» PROMPT
Work through the entries that follow and state how many lines contain the word "nuestra". Only the number is wanted.

» Saved entries
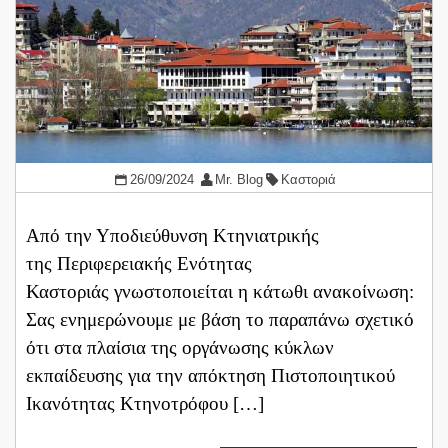
26/09/2024
Mr. Blog
Καστοριά
Από την Υποδιεύθυνση Κτηνιατρικής
της Περιφερειακής Ενότητας
Καστοριάς γνωστοποιείται η κάτωθι ανακοίνωση:
Σας ενημερώνουμε με βάση το παραπάνω σχετικό
ότι στα πλαίσια της οργάνωσης κύκλων
εκπαίδευσης για την απόκτηση Πιστοποιητικού
Ικανότητας Κτηνοτρόφου […]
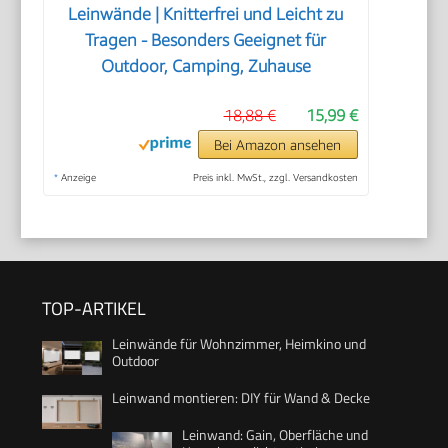
Leinwände | Knitterfrei und Leicht zu
Tragen - Besonders Geeignet für
Outdoor, Camping, Zuhause
18,88 €
15,99 €
Bei Amazon ansehen
*
Anzeige
Preis inkl. MwSt., zzgl. Versandkosten
TOP-ARTIKEL
Leinwände für Wohnzimmer, Heimkino und
Outdoor
Leinwand montieren: DIY für Wand & Decke
Leinwand: Gain, Oberfläche und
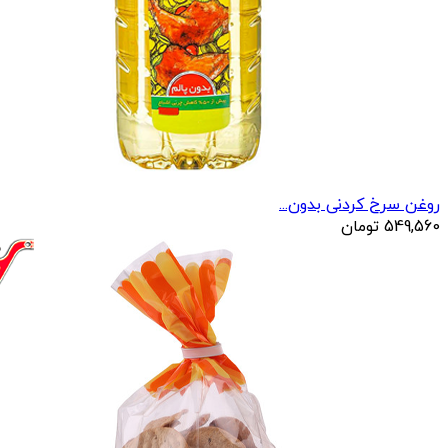
روغن سرخ کردنی بدون...
549,560
تومان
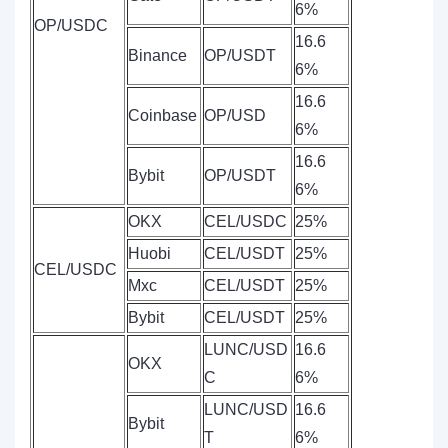
6%
OP/USDC
16.6
Binance
OP/USDT
6%
16.6
Coinbase
OP/USD
6%
16.6
Bybit
OP/USDT
6%
OKX
CEL/USDC
25%
Huobi
CEL/USDT
25%
CEL/USDC
Mxc
CEL/USDT
25%
Bybit
CEL/USDT
25%
LUNC/USD
16.6
OKX
C
6%
LUNC/USD
16.6
Bybit
T
6%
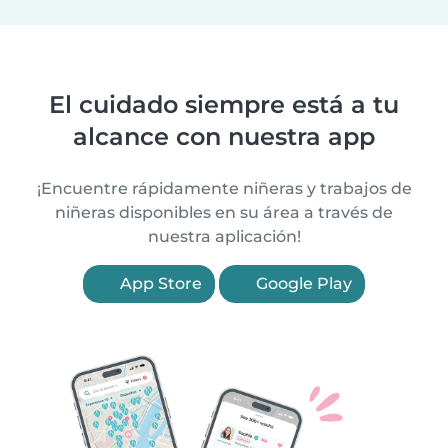
El cuidado siempre está a tu
alcance con nuestra app
¡Encuentre rápidamente niñeras y trabajos de
niñeras disponibles en su área a través de
nuestra aplicación!
App Store
Google Play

» WRITTEN ANSWER
2